** Action item **
An exact copy of every record, without the pictures, is what should come back.
== Segment start ==
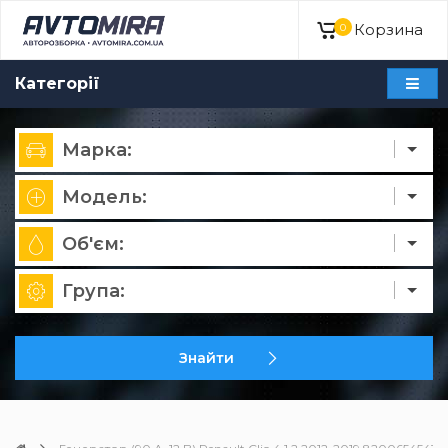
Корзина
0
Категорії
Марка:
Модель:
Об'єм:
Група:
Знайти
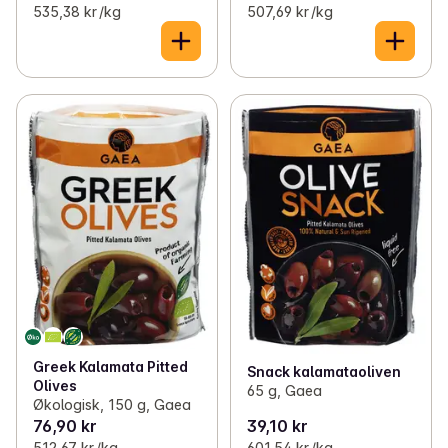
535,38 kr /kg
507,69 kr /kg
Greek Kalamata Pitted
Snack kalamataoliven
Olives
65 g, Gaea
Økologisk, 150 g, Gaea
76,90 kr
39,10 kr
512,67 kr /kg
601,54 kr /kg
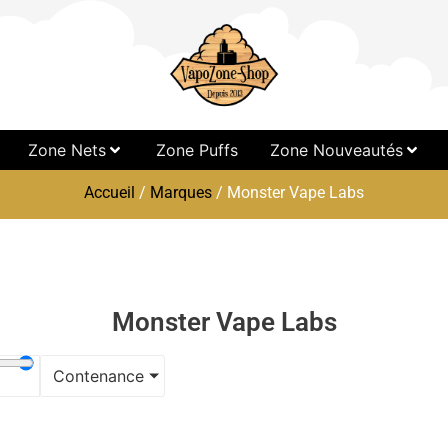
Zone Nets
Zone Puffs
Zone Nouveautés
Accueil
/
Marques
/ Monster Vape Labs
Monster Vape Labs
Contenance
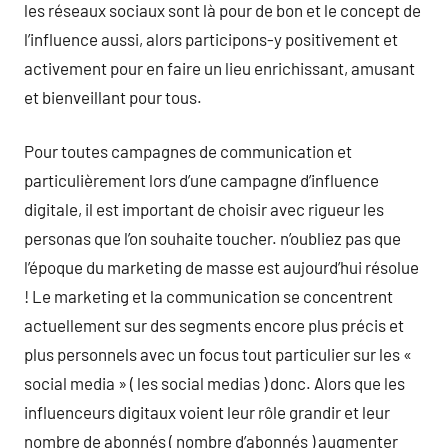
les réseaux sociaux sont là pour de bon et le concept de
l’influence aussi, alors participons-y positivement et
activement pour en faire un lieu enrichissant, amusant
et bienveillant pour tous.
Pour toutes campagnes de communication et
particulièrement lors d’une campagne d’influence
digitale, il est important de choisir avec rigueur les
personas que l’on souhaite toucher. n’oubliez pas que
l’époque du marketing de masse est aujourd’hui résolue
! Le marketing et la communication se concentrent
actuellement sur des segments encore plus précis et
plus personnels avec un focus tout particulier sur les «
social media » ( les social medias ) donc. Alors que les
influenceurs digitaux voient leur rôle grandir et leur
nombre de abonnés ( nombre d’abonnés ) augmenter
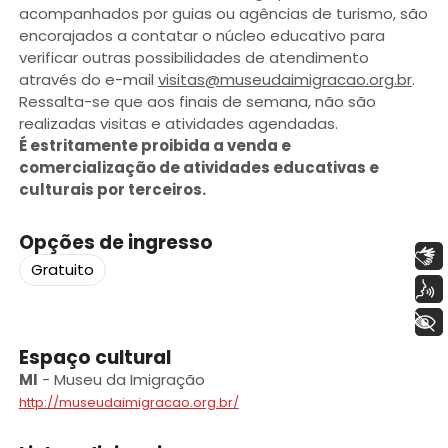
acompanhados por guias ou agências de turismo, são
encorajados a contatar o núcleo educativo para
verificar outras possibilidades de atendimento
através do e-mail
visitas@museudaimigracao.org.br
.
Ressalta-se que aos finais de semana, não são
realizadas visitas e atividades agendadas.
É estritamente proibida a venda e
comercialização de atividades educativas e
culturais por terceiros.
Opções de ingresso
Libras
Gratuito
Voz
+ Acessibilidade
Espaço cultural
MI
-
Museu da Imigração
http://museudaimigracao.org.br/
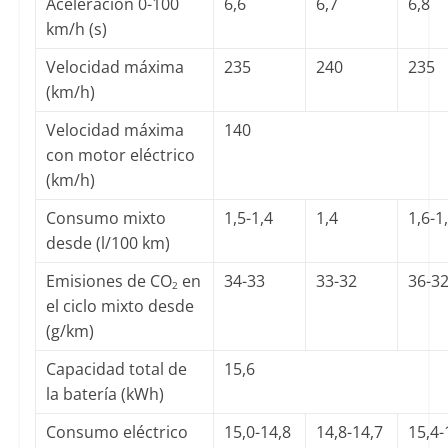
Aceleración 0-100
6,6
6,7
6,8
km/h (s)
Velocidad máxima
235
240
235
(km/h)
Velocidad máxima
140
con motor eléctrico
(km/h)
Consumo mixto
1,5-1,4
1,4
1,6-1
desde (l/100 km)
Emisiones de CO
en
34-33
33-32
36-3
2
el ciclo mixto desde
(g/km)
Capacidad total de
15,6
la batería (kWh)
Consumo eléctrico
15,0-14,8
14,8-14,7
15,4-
== Segment end ==
** Result **
Корзина
0
Категорії
Марка:
Модель:
Об'єм:
Група:
Знайти
535,38 kr /kg
507,69 kr /kg
Greek Kalamata Pitted
Snack kalamataoliven
Olives
65 g, Gaea
Økologisk, 150 g, Gaea
76,90 kr
39,10 kr
512,67 kr /kg
601,54 kr /kg
Zone Nets
Zone Puffs
Zone Nouveautés
Accueil
/
Marques
/ Monster Vape Labs
Monster Vape Labs
Contenance
les réseaux sociaux sont là pour de bon et le concept de
l’influence aussi, alors participons-y positivement et
activement pour en faire un lieu enrichissant, amusant
et bienveillant pour tous.
Pour toutes campagnes de communication et
particulièrement lors d’une campagne d’influence
digitale, il est important de choisir avec rigueur les
personas que l’on souhaite toucher. n’oubliez pas que
l’époque du marketing de masse est aujourd’hui résolue
! Le marketing et la communication se concentrent
actuellement sur des segments encore plus précis et
plus personnels avec un focus tout particulier sur les «
social media » ( les social medias ) donc. Alors que les
influenceurs digitaux voient leur rôle grandir et leur
nombre de abonnés ( nombre d’abonnés ) augmenter
acompanhados por guias ou agências de turismo, são
encorajados a contatar o núcleo educativo para
verificar outras possibilidades de atendimento
através do e-mail
visitas@museudaimigracao.org.br
.
Ressalta-se que aos finais de semana, não são
realizadas visitas e atividades agendadas.
É estritamente proibida a venda e
comercialização de atividades educativas e
culturais por terceiros.
Opções de ingresso
Libras
Gratuito
Voz
+ Acessibilidade
Espaço cultural
MI
-
Museu da Imigração
http://museudaimigracao.org.br/
Aceleración 0-100
6,6
6,7
6,8
km/h (s)
Velocidad máxima
235
240
235
(km/h)
Velocidad máxima
140
con motor eléctrico
(km/h)
Consumo mixto
1,5-1,4
1,4
1,6-1
desde (l/100 km)
Emisiones de CO
en
34-33
33-32
36-3
2
el ciclo mixto desde
(g/km)
Capacidad total de
15,6
la batería (kWh)
Consumo eléctrico
15,0-14,8
14,8-14,7
15,4-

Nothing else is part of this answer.